## TASK INSTRUCTIONS
When you transcribe the data below, reproduce every line exactly and leave each picture out.

[[ DATASET RECORDS, beginning ]]

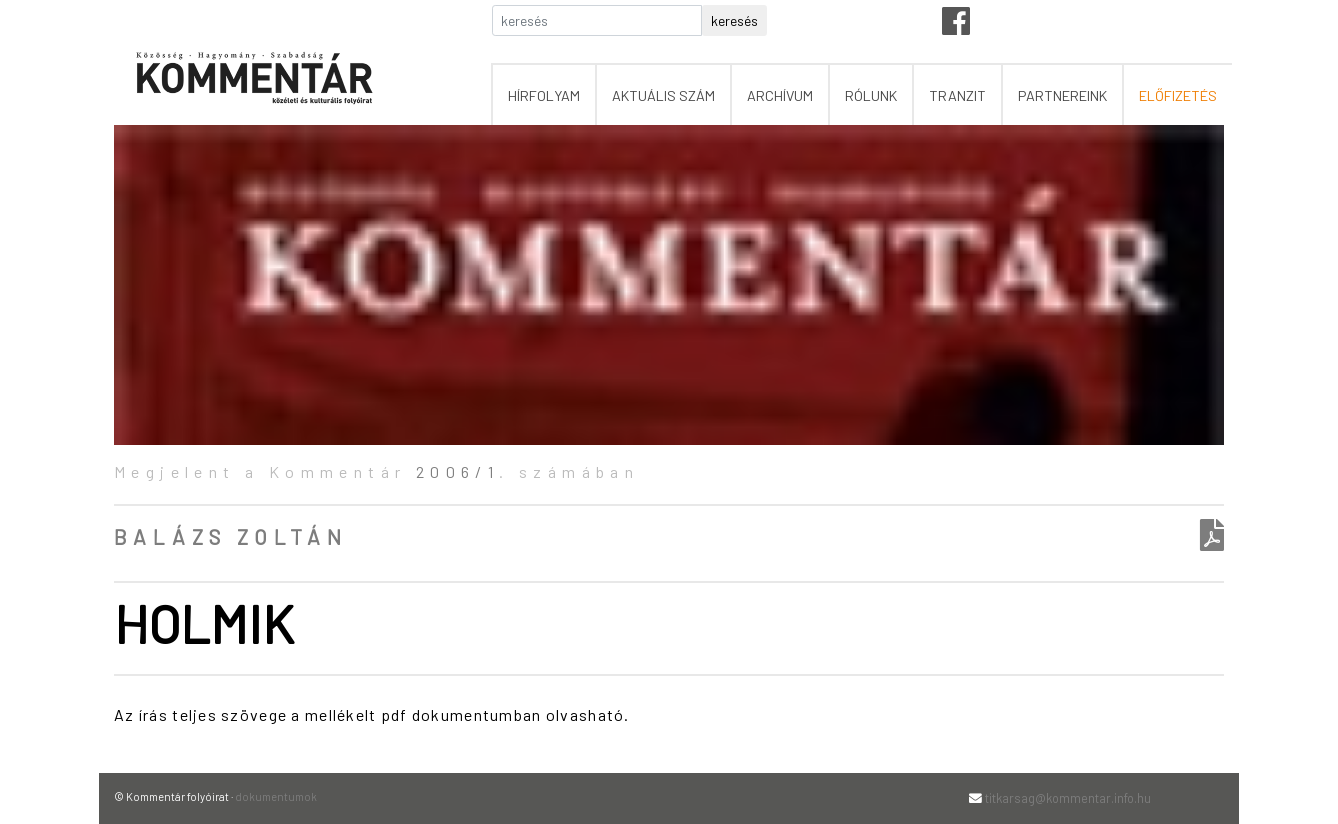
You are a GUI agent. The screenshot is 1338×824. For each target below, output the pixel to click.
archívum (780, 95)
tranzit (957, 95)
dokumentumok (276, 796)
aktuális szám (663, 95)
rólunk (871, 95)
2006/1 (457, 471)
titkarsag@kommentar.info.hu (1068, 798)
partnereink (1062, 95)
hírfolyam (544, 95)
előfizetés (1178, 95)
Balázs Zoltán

[[ DATASET RECORDS, end ]]

## FINISHED EXERCISE
You are a GUI agent. The screenshot is 1338×824. For each target below, output the pixel to click.
archívum (780, 95)
tranzit (957, 95)
dokumentumok (276, 796)
aktuális szám (663, 95)
rólunk (871, 95)
2006/1 (457, 471)
titkarsag@kommentar.info.hu (1068, 798)
partnereink (1062, 95)
hírfolyam (544, 95)
előfizetés (1178, 95)
Balázs Zoltán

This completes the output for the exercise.